Arjen van der Meijden <[EMAIL PROTECTED]> writes:
I noticed on a forum a query taking a surprisingly large amount of time in MySQL. Of course I wanted to prove PostgreSQL 8.0.1 could do it much better. To my surprise PostgreSQL was ten times worse on the same machine! And I don't understand why.
Wrong index ... what you probably could use here is an index on data_main.range, so that the query could run with postcodes as the outer side. I get such a plan by default with empty tables:
Aggregate (cost=99177.80..99177.80 rows=1 width=0) -> Nested Loop (cost=0.00..98021.80 rows=462400 width=0) -> Seq Scan on postcodes p (cost=0.00..30.40 rows=2040 width=4) -> Index Scan using rangei on data_main dm (cost=0.00..44.63 rows=227 width=2) Index Cond: ((dm.range >= "outer".range_from) AND (dm.range <= "outer".range_till))
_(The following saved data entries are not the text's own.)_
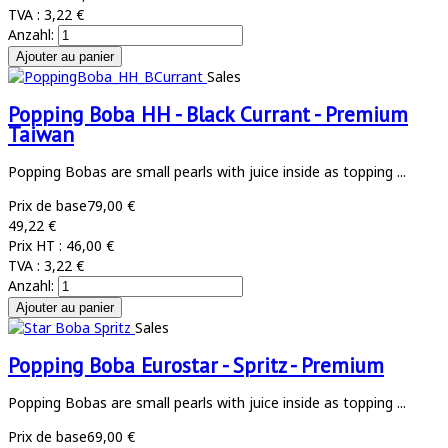
TVA :
3,22 €
Anzahl:
Sales
Popping Boba HH - Black Currant - Premium
Taiwan
Popping Bobas are small pearls with juice inside as topping ...
Prix de base
79,00 €
49,22 €
Prix HT :
46,00 €
TVA :
3,22 €
Anzahl:
Sales
Popping Boba Eurostar - Spritz - Premium
Popping Bobas are small pearls with juice inside as topping ...
Prix de base
69,00 €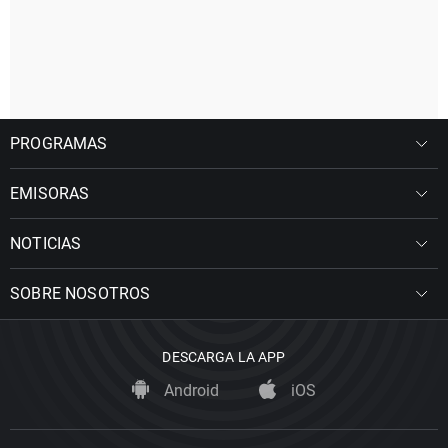
PROGRAMAS
EMISORAS
NOTICIAS
SOBRE NOSOTROS
DESCARGA LA APP
Android
iOS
but I'm not sure if the planner would prefer it with the tables loaded up. (It might not be the right thing anyway ... but seems worth trying.)
No it didn't prefer it.
Given the relatively small size of the postcodes table, and the fact that each data_main row seems to join to about one postcodes row, it's possible that what the planner did for you was actually the optimal thing anyhow. I'm not sure that any range-capable index would be faster than just scanning through 160 entries in memory ...
regards, tom lane
Yep, there is only one or in corner cases two postcode-ranges per postcode. Actually it should be only one, but my generated data is not perfect.
But the sequential scan per record is not really what surprises me, especially since the postcode table is only two pages of data, I didn't really expect otherwise.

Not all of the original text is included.